The sky was blue. She walked quickly, savouring the fresh, clean, brisk air slightly tainted by the distant smell of manure across the fields. She could feel the stress and anxiety of her old life ebbing away, making room for the love and light of her home country easing back into her soul. She never grew up here. Was neither born nor raised here but her ancestral memory was strong, linking her to the land of her father, her grandfather and those before him. This feels like home … a feeling so strong that for a moment her eyes are pricked with tears, imagining a life that could once have been hers but was now lost in past decisions and sliding doors.
She took a moment to stop and to soak it in. On this quintessential street in a quintessential English town. Nothing particularly special – an ordinary town in the middle of England. That house there might have been hers. There might have been children there, born from a strong love between her and her husband. There most definitely would have been dogs. She tried to imagine that life, comparing it to the one she now had, in a land across the other side of the world, so different that it was hard for her to fully understand how it came to be.

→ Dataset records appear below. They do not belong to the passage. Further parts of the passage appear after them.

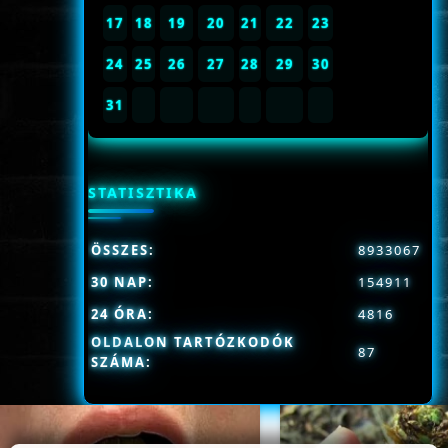
17
18
19
20
21
22
23
24
25
26
27
28
29
30
31
STATISZTIKA
ÖSSZES:
8933067
30 NAP:
154911
24 ÓRA:
4816
OLDALON TARTÓZKODÓK
87
SZÁMA: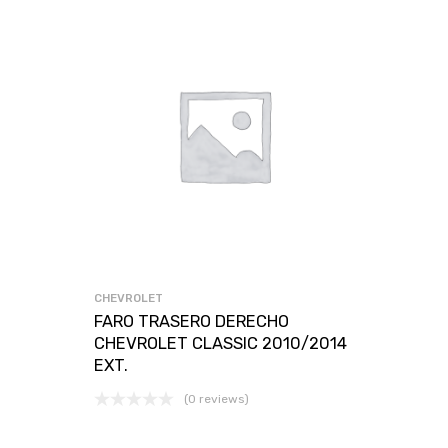
CHEVROLET
FARO TRASERO DERECHO
CHEVROLET CLASSIC 2010/2014
EXT.
(0 reviews)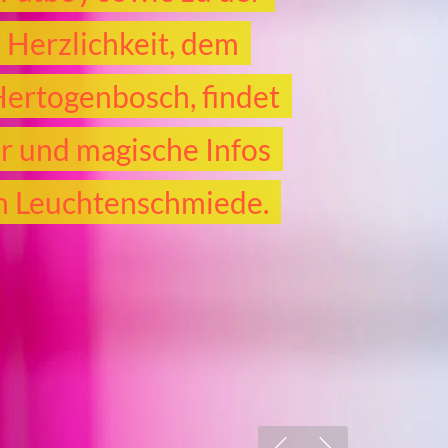
Herzlichkeit, dem
Hertogenbosch, findet
er und magische Infos
en Leuchtenschmiede.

The morning air settled around her, caressing her skin, slightly flushed from the attempt at jogging she had (foolishly) undertaken. The distant rumble from the A road snaking its way to Oxford was becoming louder, even at this early hour people were busy carrying on with their lives, rushing who knows where for who knows what. She wondered if they were happy. Did the choices and decision they’d made cement them here or was it an absence of such.
Even with the strong pull of this land, the very particular smells, the oak trees and squirrels – ever entertaining – the oh-so-English countryside, somehow never quite replicated anywhere else in the world, she knew she was happy where she was. She knew for a fact she could be happy anywhere really …. different places over time had been part of her life and pulled her in, but one element was constant – one person in fact who tied her to where she was, wherever in the world that could be.
Ironically, he was English and perhaps belonged to this life measurably more than she did. Home is where the heart is though and he certainly was the keeper of her heart, the soother of her soul.
She turned her face once more to the sky, a slight smile curving the corners of her mouth, counting the vapour trails … so many planes … so many destinations but she knew her destination would always be with him. That decision had been difficult back then, that sliding door had been incredibly hard to open – it opened for her to reveal his love many years ago but was the hardest one to walk through even with that promise and reward.
She smiled to herself …. knowing she could have it all. It didn’t matter where she was. As long as he was by her side, she belonged anywhere.